Les frais d’hospitalisation ou de placement dans un établissement de moyen ou long séjour : ces frais peuvent être réclamés à des personnes tenues à une obligation alimentaire à l’égard du défunt, tels que le conjoint survivant, les enfants, les parents ou les grands-parents.
Quand l’État récupère de l’argent d’un héritage pour réparer une injustice
Des histoires de conflits autour d’héritages défraient souvent la chronique. Quand elles se terminent devant un tribunal, l’héritier peut être contraint de rendre ce qui lui a été indument versé ; par exemple s’il est jugé coupable.
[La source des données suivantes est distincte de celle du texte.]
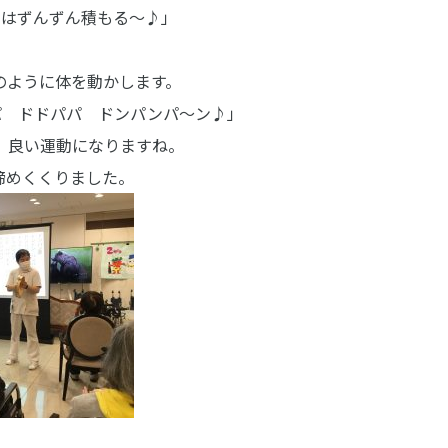
てはずんずん積もる～♪」
のように体を動かします。
パ ドドパパ ドンパンパ～ン♪」
、良い運動になりますね。
締めくくりました。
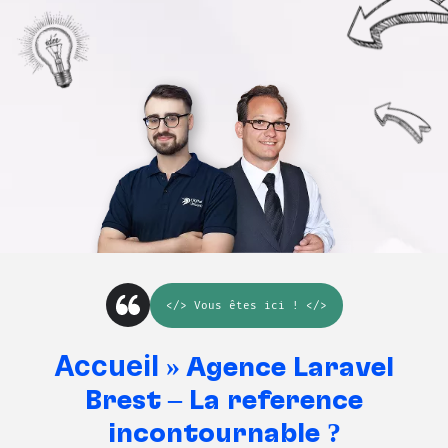
</>
Vous êtes ici
! </>
Accueil
»
Agence Laravel
Brest – La référence
incontournable ?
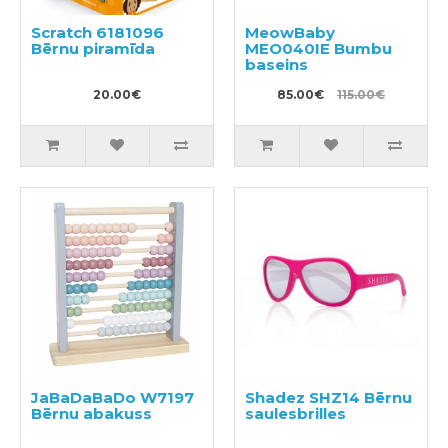
Scratch 6181096
MeowBaby
Bērnu piramīda
MEO040IE Bumbu
baseins
20.00€
85.00€
115.00€
JaBaDaBaDo W7197
Shadez SHZ14 Bērnu
Bērnu abakuss
saulesbrilles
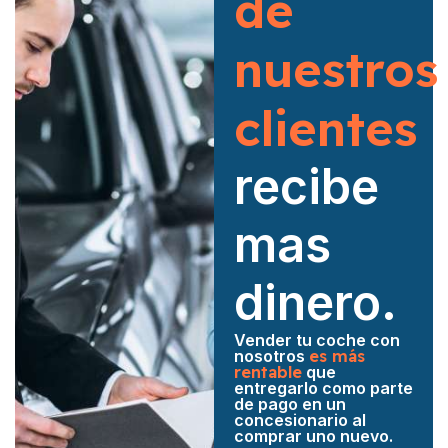
de
nuestros
clientes
recibe
mas
dinero.
Vender tu coche con
nosotros
es más
rentable
que
entregarlo como parte
de pago en un
concesionario al
comprar uno nuevo.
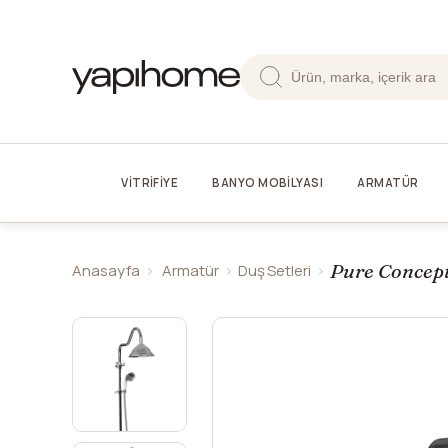
VİTRİFİYE
BANYO MOBİLYASI
ARMATÜR
Pure Concept
Anasayfa
Armatür
Duş Setleri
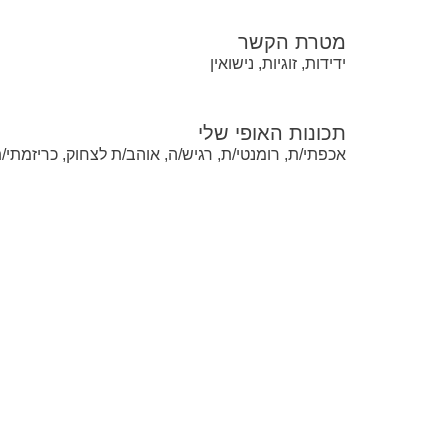
מטרת הקשר
ידידות, זוגיות, נישואין
תכונות האופי שלי
אכפתי/ת, רומנטי/ת, רגיש/ה, אוהב/ת לצחוק, כריזמתי/ת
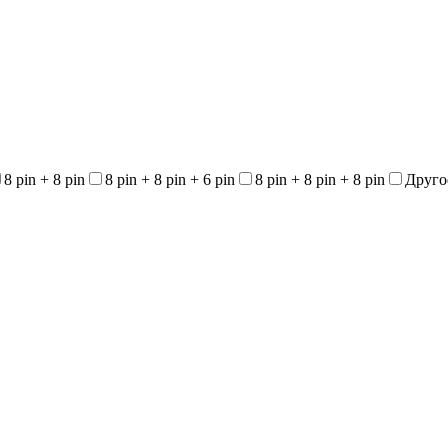
8 pin + 8 pin
8 pin + 8 pin + 6 pin
8 pin + 8 pin + 8 pin
Друго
D’abus de faiblesse : dans le cadre d’une succession, il s’agirait de prouver que la personne qui a hérité, a profité de la vulnérabilité du défunt avant sa mort, pour se faire arroger tout ou partie des biens, au détriment des autres héritiers. Ce délit défini par l’article 223-15-2 du Code pénal est reconnu s’il touche un mineur, une personne malade, infirme ou en situation de déficience physique ou psychique, ou encore, une personne en état de sujétion psychologique.
De recel successoral… Est ainsi désigné : “tout acte, comportement ou procédé volontaire par lequel un héritier tente de s’approprier une part supérieure sur la succession que celle à laquelle il a droit dans la succession du défunt et ainsi rompt l’égalité dans le partage successoral”. Ainsi, par exemple, retirer de l’argent du compte bancaire du défunt, ou cacher intentionnellement un bien lui appartenant afin de les soustraire à la succession constitut un recel successoral. Si l’acte est prouvé, la justice peut ordonner la restitution et le repartage des biens, ainsi que, dans certains cas, le versement de dommages et intérêts au(x) cohéritier(s).
De captation d’héritage. Contrairement au scénario précédent, l’auteur de la captation d’héritage n’a pas, lui, le statut d’héritier. Il s’agit d’un tiers, qui a détourné, à son profit, tout ou partie de l’héritage, par des manœuvres qui seront estimées frauduleuses, telles que, par exemple, le fait de se faire désigner en tant que bénéficiaire d’un contrat d’assurance vie. Les héritiers et légataires peuvent, dans ce cas, agir en justice dans un délai de cinq années, pour annuler les effets de la captation d’héritage.